What are GPO contracts and why are they critical for Viatris's generic portfolio?
Group purchasing organizations like Vizient, Premier, and Intalere aggregate purchasing volume from hundreds of hospital members to negotiate discounted prices from pharmaceutical manufacturers in exchange for compliance commitments – where member hospitals that purchase a specified percentage of their category volume from the contracted manufacturer receive the contracted price tier. For Viatris's generic portfolio, GPO contracts provide access to the institutional pharmacy channel at pricing that reflects the aggregated volume of hundreds of health systems, and GPO contract wins are critical for establishing the distribution pull-through at health system pharmacies that determines generic product market share in the institutional channel. Competing effectively in GPO tenders requires understanding the compliance tier structure, the importance of supply reliability alongside price, and the pharmacy director relationships at key member health systems that influence whether members achieve compliance thresholds.

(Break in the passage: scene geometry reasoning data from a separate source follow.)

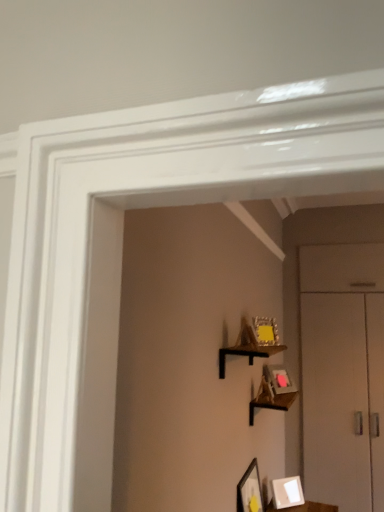 Question: Which direction should I rotate to look at matte gold picture frame at upper center, arranged as the 2th picture frame when viewed from the top, — up or down?

Choices:
 (A) down
 (B) up

Answer: (A)

Question: Which direction should I rotate to look at wooden shelf at center, which is the 1th shelf in back-to-front order, — up or down?

Choices:
 (A) up
 (B) down

Answer: (B)

Question: Could you tell me if wooden picture frame at center, the 1th picture frame when ordered from top to bottom, is turned towards wooden shelf at upper center, the 1th shelf positioned from the front?

Choices:
 (A) yes
 (B) no

Answer: (B)

Question: Is wooden picture frame at center, the 1th picture frame when ordered from top to bottom, positioned beyond the bounds of wooden shelf at upper center, which is the 1th shelf in top-to-bottom order?

Choices:
 (A) no
 (B) yes

Answer: (B)

Question: From the image's perspective, is wooden picture frame at center, the 5th picture frame ordered from the bottom, beneath wooden shelf at upper center, the 1th shelf positioned from the front?

Choices:
 (A) yes
 (B) no

Answer: (B)

Question: Is wooden picture frame at center, the 5th picture frame ordered from the bottom, shorter than wooden shelf at upper center, which is the 2th shelf in back-to-front order?

Choices:
 (A) no
 (B) yes

Answer: (A)

Question: Is wooden picture frame at center, the 5th picture frame ordered from the bottom, positioned behind wooden shelf at upper center, which is the 2th shelf in back-to-front order?

Choices:
 (A) no
 (B) yes

Answer: (B)

Question: Considering the relative positions of wooden picture frame at center, the 1th picture frame when ordered from top to bottom, and wooden shelf at upper center, which is the 2th shelf in back-to-front order, in the image provided, is wooden picture frame at center, the 1th picture frame when ordered from top to bottom, to the left of wooden shelf at upper center, which is the 2th shelf in back-to-front order, from the viewer's perspective?

Choices:
 (A) no
 (B) yes

Answer: (B)

Question: From a real-world perspective, is white matte picture frame at lower center, which is the first picture frame in bottom-to-top order, over wooden shelf at upper center, which is the 2th shelf in back-to-front order?

Choices:
 (A) yes
 (B) no

Answer: (B)

Question: From the image's perspective, would you say white matte picture frame at lower center, which is the first picture frame in bottom-to-top order, is shown under wooden shelf at upper center, which is the 1th shelf in top-to-bottom order?

Choices:
 (A) no
 (B) yes

Answer: (B)

Question: Is white matte picture frame at lower center, which is the first picture frame in bottom-to-top order, positioned with its back to wooden shelf at upper center, the 1th shelf positioned from the front?

Choices:
 (A) no
 (B) yes

Answer: (A)

Question: Does white matte picture frame at lower center, which is the first picture frame in bottom-to-top order, have a greater height compared to wooden shelf at upper center, which is the 2th shelf in back-to-front order?

Choices:
 (A) yes
 (B) no

Answer: (A)

Question: Is white matte picture frame at lower center, marked as the 5th picture frame in a top-to-bottom arrangement, further to camera compared to wooden shelf at upper center, which is the 2th shelf in back-to-front order?

Choices:
 (A) yes
 (B) no

Answer: (A)

Question: Considering the relative positions of matte gold picture frame at upper center, arranged as the 2th picture frame when viewed from the top, and wooden shelf at upper center, which is the 1th shelf in top-to-bottom order, in the image provided, is matte gold picture frame at upper center, arranged as the 2th picture frame when viewed from the top, in front of wooden shelf at upper center, which is the 1th shelf in top-to-bottom order,?

Choices:
 (A) yes
 (B) no

Answer: (B)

How did EpiPen's pricing history affect Viatris's commercial position?
Mylan N.V., one of Viatris's predecessor companies, raised EpiPen's price approximately 600% between 2007 and 2016, from approximately $100 for a two-pack to over $600, creating congressional scrutiny, media coverage, and patient access concern that resulted in Mylan's CEO testifying before the Senate. In 2017, Mylan agreed to pay $465 million to resolve DOJ allegations that it had misclassified EpiPen as a branded product for Medicaid rebate purposes rather than paying the higher rebate rate applicable to non-innovator products. The pricing controversy created payer credibility challenges for EpiPen's commercial team, led to PBMs creating formulary advantages for generic epinephrine auto-injectors and authorized generics, and damaged Viatris's reputation with health advocacy organizations that continue to monitor EpiPen's pricing and patient access. Viatris has responded through patient assistance programs including generic EpiPen at lower cost and income-based patient support programs.

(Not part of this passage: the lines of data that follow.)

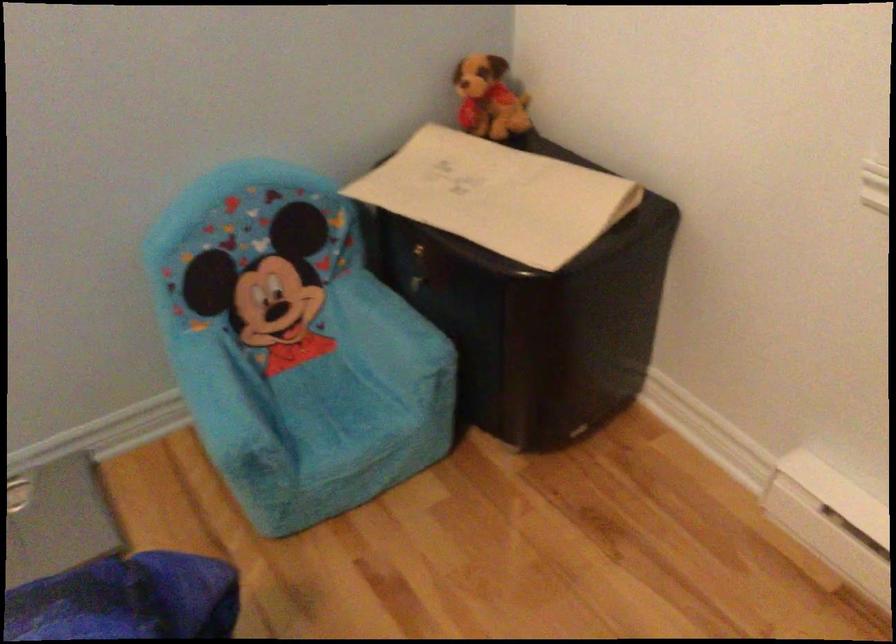 The image size is (896, 644). What do you see at coordinates (364, 402) in the screenshot?
I see `the blue chair sitting surface` at bounding box center [364, 402]. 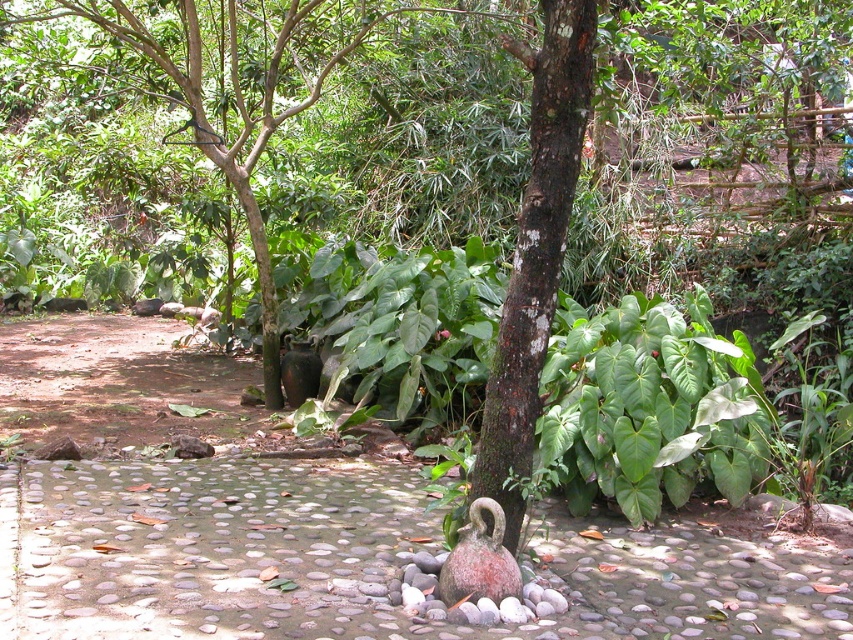 You are a gardener who wants to place a new decorative item on the pebble stone path at center. The item is 30 cm in length. Can the rusty ceramic swan at center currently on the path accommodate this new item without overlapping?

The pebble stone path at center is bigger than the rusty ceramic swan at center. Since the path is larger, there should be enough space to place the new item without overlapping the swan.

You are standing in the garden and want to walk from point A to point B. Point A is at coordinate point A which is point (26, 492) and point B is at coordinate point B which is point (544, 285). Which point is closer to you, point A or point B?

Point A is closer to you because it is further to the camera than point B.

Looking at this image, you are a gardener who wants to plant a new flower bed between the green leafy tree at center and the rusty ceramic swan at center. Since the swan is shorter than the tree, will the swan be visible from the base of the tree?

The green leafy tree at center has a greater height compared to the rusty ceramic swan at center. Therefore, the swan will be visible from the base of the tree because it is shorter, allowing its shape to be seen beneath the tree.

What is Yupelri and what makes it a specialty commercial product?
Yupelri (revefenacin) is a once-daily nebulized long-acting muscarinic antagonist (LAMA) approved for the maintenance treatment of patients with COPD. Unlike most inhaled COPD medications delivered via metered-dose inhaler or dry powder inhaler, Yupelri is delivered via standard jet nebulizer – making it particularly relevant for COPD patients who prefer nebulizer delivery or who cannot effectively use inhaler devices. As a branded respiratory product requiring prior authorization from commercial insurers and Medicare Part D plans, Yupelri requires specialty pharmacy distribution with prior authorization support services, patient assistance programs for financially limited patients, and adherence support programs for COPD patients managing complex multi-drug regimens. The specialty commercial model for Yupelri differs significantly from Viatris's generic portfolio commercial model.

How does Viatris sell in international markets through the former Upjohn franchise?

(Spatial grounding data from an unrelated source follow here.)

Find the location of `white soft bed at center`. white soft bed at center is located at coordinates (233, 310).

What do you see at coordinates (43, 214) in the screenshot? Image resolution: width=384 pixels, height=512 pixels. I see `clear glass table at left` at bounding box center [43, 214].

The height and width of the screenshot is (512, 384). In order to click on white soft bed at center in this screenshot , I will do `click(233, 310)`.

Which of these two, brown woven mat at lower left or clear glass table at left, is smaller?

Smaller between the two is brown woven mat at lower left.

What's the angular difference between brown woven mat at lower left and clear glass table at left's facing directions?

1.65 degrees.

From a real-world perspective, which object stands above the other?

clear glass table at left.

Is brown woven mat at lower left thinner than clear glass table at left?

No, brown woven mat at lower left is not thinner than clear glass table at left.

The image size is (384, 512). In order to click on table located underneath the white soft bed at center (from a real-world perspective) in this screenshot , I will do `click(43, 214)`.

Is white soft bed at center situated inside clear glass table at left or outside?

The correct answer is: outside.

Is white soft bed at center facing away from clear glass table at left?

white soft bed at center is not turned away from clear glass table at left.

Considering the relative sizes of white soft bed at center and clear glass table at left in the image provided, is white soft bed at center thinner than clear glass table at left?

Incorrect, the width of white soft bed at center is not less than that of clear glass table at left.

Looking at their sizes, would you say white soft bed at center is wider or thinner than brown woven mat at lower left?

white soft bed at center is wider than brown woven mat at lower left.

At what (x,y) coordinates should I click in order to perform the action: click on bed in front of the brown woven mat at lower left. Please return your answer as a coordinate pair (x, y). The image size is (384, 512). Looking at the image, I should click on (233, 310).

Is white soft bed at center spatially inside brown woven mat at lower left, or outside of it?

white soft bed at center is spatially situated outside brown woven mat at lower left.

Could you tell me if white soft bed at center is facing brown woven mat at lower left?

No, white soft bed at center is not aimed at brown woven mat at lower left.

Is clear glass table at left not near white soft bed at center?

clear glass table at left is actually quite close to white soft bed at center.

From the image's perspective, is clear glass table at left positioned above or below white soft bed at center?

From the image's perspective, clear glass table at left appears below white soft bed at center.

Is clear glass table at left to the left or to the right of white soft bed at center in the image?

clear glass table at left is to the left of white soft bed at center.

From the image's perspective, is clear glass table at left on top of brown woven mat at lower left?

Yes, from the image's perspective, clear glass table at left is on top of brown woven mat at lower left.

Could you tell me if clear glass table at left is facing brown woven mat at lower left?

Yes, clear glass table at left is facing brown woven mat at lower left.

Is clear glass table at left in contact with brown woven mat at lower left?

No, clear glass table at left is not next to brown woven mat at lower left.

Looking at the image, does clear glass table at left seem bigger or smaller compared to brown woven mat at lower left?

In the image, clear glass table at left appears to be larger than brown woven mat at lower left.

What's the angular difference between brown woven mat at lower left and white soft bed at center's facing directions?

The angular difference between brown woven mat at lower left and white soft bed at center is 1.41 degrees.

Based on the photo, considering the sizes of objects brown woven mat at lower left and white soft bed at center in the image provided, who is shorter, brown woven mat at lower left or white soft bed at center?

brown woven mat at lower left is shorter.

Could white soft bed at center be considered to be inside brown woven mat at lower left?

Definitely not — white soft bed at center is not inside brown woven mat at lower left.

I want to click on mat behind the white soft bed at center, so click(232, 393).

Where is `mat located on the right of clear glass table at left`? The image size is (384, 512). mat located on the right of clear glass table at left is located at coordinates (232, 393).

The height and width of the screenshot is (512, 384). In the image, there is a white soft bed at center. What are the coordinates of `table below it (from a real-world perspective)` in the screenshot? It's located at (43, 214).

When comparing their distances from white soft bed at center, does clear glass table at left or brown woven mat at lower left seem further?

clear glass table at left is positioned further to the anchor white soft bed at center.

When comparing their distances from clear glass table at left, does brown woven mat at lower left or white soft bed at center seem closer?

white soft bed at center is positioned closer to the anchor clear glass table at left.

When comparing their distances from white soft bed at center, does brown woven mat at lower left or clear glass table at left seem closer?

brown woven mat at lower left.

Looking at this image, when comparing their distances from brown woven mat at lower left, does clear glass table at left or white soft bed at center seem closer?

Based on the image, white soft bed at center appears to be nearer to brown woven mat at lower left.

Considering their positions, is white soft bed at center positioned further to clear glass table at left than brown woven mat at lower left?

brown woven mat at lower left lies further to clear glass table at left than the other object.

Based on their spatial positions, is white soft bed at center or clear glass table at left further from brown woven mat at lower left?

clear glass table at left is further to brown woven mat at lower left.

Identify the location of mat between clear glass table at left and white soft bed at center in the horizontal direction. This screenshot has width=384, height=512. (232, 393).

The Pfizer Upjohn division that Viatris acquired through the 2020 combination brought an extensive international branded generic portfolio across emerging markets including China, Russia, Eastern Europe, Latin America, and Southeast Asia. In these markets, Viatris maintains branded positions for off-patent products like Norvasc (amlodipine), Lyrica (pregabalin), and Celebrex (celecoxib) that compete against generic manufacturers on brand reputation, distribution network, and physician relationships rather than on innovation. The commercial model in emerging markets differs from the US market because many emerging market countries lack the PBM formulary system, and market access often depends on national health authority inclusion on essential medicine lists, hospital procurement committee relationships, and local distributor partnerships that Viatris manages through its regional commercial organizations.